Su contribución al incremento de la natalidad, tan apreciada por el antiguo régimen, pronto trascendió, y Eduardo empezó a prodigarse en los medios de comunicación. A ello se sumó su honradez al devolver 780.000 pesetas en joyas y dinero que encontró en la calle de Zorrilla. El propietario, agradecido, le recompensó con una generosa propina de 1.000 pesetas, y el diario Madrid intentó remediar tamaña racanería nombrándole Madrileño del Año. Su fama llegó hasta la Casa de la Villa, y el alcalde Arias estuvo tentado de otorgarle la licencia necesaria para abandonar su vida de asalariado. "Los compañeros le solicitaron que me con cedieran la licencia para explotar un taxi, pero no hizo falta, por que por mi turno me tocaba". Así, a principios de los setenta, Eduardo se convertía en su propio patrón.
La popularización del automóvil y el radioteléfono cortaron las alas de El cigüeña. Eduardo reconoce que si ahora lleva a una embarazada a la maternidad es sólo por casualidad, ya no por rutina.

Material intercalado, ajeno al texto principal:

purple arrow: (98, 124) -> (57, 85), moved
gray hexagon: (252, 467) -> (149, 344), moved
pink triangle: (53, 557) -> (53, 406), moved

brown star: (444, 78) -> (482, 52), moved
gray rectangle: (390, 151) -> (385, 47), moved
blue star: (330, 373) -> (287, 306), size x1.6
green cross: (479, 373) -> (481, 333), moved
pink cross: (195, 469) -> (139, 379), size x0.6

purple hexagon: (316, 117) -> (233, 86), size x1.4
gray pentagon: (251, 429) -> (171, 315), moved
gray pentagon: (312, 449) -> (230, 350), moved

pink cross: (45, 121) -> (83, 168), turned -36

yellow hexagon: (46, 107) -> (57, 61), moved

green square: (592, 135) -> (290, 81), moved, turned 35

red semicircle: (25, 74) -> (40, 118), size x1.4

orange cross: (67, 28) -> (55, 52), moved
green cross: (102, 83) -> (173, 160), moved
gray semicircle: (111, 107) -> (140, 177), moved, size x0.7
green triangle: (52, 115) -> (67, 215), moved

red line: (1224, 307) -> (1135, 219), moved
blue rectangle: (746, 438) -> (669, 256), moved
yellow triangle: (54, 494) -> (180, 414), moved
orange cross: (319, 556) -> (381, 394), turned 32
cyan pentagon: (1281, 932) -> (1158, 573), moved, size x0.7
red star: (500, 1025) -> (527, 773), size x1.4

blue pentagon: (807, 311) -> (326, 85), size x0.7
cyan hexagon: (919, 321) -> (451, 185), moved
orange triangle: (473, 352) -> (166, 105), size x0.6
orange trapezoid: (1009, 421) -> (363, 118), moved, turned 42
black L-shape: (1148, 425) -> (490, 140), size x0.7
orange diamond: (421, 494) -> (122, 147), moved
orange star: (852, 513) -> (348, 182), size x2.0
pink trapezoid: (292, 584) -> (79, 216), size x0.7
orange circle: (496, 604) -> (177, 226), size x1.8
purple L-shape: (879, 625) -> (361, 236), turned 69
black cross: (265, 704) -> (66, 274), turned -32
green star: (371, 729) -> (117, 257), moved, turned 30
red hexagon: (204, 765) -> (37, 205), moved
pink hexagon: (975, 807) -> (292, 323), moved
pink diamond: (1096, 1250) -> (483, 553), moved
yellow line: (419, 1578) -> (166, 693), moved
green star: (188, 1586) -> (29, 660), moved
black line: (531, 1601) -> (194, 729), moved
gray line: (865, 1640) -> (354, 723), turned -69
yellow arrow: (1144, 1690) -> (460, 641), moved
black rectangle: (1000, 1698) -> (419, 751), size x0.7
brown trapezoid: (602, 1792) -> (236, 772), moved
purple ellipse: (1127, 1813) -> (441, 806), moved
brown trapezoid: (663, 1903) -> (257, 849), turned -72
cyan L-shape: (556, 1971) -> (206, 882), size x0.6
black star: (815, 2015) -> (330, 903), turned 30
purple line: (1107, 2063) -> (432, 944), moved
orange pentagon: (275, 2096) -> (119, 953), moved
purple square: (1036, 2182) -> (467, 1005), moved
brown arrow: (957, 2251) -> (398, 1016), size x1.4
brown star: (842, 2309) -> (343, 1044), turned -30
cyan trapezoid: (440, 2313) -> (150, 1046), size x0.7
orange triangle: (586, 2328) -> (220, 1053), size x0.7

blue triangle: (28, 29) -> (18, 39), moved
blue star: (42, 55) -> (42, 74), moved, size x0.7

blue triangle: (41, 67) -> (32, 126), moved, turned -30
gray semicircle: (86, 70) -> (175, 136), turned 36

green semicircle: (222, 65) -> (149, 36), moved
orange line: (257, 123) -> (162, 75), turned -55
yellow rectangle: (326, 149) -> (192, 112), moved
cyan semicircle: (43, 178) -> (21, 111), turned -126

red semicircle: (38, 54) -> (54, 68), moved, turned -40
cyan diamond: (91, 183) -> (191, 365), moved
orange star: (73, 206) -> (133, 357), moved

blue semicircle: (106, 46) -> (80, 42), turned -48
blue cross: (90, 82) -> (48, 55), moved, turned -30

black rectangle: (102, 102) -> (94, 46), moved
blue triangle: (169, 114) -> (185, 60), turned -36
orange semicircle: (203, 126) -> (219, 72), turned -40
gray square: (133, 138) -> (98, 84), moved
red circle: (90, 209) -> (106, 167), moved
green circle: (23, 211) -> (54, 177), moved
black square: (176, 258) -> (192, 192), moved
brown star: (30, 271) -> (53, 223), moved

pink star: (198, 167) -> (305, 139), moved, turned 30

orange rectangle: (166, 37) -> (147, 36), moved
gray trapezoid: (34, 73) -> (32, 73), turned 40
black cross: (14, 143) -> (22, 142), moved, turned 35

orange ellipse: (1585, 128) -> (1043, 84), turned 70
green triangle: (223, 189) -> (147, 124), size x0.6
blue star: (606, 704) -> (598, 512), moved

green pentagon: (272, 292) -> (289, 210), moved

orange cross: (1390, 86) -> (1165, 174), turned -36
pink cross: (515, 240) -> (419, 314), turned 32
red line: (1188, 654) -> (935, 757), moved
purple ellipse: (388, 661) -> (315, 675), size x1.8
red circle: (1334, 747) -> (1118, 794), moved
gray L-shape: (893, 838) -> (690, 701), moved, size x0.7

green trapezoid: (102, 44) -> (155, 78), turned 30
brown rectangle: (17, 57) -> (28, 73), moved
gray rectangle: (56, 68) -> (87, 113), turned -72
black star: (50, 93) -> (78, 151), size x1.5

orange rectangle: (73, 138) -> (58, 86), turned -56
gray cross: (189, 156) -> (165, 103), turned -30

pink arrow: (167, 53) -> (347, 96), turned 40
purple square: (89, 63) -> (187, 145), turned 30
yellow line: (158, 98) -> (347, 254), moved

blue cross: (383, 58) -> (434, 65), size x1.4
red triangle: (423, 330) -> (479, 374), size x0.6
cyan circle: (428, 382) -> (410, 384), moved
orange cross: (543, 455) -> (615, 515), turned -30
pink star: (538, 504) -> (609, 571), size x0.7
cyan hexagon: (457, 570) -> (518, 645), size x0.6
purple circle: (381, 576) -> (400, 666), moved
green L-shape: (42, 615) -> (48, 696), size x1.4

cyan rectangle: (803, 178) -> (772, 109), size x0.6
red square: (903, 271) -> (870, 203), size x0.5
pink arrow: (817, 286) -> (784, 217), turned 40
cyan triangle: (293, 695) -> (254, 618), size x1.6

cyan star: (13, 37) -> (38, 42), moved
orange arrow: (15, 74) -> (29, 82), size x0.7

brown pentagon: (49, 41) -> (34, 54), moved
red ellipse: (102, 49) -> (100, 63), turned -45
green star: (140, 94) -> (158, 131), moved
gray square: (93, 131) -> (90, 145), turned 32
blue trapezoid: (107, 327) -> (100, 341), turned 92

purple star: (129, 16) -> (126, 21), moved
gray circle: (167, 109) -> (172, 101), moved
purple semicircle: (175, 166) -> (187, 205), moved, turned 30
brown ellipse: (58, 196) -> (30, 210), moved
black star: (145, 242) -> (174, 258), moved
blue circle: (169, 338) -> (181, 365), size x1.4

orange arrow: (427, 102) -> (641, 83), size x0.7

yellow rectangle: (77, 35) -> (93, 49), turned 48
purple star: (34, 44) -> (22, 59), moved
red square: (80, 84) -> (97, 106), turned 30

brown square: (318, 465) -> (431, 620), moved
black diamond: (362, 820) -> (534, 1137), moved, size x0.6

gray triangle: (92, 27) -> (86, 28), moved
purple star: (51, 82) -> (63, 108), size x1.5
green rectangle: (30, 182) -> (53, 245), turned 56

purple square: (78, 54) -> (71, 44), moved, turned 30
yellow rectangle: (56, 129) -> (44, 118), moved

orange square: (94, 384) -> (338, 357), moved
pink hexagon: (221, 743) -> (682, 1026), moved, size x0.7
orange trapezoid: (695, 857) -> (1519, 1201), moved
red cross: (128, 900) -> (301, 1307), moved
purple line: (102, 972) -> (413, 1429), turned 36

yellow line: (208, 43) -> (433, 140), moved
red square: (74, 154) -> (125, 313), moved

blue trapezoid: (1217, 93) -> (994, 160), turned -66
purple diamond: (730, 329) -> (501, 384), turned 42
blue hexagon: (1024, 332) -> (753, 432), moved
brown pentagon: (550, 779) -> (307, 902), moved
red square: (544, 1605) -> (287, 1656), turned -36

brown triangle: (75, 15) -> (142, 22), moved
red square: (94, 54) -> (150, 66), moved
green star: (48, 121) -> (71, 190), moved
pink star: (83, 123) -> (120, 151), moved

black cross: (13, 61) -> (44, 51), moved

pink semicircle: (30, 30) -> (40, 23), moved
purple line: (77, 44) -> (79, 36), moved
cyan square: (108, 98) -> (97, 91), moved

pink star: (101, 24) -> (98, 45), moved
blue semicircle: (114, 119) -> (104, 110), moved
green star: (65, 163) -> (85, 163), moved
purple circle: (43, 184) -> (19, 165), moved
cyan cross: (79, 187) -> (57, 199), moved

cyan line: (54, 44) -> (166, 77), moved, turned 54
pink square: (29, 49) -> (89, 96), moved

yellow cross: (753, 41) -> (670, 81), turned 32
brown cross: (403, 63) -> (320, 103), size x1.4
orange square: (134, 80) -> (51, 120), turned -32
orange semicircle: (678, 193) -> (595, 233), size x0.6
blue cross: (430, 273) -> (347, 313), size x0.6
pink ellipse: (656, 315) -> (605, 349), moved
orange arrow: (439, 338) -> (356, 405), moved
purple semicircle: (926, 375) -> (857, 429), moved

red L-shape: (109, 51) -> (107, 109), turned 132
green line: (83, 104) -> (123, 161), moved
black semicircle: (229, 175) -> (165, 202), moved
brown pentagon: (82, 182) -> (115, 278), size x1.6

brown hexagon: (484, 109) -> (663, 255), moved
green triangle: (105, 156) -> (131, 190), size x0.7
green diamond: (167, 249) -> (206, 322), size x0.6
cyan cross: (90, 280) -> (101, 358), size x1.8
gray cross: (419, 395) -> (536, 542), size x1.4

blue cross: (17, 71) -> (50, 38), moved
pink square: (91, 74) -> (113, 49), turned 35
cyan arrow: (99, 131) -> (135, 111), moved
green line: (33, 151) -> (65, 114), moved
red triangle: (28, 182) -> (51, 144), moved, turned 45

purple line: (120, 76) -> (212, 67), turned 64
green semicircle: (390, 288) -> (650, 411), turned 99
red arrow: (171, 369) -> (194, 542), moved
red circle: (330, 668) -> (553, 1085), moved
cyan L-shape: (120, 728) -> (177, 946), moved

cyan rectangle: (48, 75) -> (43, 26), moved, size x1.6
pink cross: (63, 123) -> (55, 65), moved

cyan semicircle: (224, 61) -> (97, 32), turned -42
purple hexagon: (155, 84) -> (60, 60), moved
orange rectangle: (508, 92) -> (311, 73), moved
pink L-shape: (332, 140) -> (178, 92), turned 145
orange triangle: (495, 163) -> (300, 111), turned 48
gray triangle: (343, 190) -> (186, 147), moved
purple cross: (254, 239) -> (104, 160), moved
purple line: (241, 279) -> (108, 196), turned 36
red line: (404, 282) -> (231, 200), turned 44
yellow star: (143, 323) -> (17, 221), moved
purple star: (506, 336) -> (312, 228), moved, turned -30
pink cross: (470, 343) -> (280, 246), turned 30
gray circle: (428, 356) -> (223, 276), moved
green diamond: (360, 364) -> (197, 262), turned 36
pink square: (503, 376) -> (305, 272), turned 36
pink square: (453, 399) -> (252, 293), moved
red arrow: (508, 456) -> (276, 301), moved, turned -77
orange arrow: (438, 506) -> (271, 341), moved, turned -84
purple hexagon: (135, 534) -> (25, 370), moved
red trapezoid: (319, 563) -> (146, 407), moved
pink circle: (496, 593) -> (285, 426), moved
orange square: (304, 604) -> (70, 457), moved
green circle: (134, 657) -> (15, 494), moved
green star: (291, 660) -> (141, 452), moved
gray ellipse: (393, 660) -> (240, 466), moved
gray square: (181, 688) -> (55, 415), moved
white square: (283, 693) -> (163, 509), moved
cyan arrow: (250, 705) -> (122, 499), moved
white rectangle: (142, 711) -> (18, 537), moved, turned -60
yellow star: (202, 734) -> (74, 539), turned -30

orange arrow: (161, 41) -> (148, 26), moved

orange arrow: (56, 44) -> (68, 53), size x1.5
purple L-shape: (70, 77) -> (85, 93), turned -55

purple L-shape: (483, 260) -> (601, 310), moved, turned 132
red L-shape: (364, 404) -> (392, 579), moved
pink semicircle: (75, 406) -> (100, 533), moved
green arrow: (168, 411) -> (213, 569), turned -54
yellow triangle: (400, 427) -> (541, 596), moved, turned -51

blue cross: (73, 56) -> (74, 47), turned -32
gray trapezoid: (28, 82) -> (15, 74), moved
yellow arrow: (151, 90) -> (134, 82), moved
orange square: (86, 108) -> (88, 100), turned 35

Eduardo Dancausa se jubila rá dentro de siete meses y jura que a partir de entonces sólo viajará en avión. "Ya he tenido bastante taxi. Ahora quiero llevar a mi mujer a México, a Roma y a Barcelona. Nos hemos pasado la vida trabajando y criando hijos y nietos. Es hora de disfrutar de los cuatro días que nos quedan".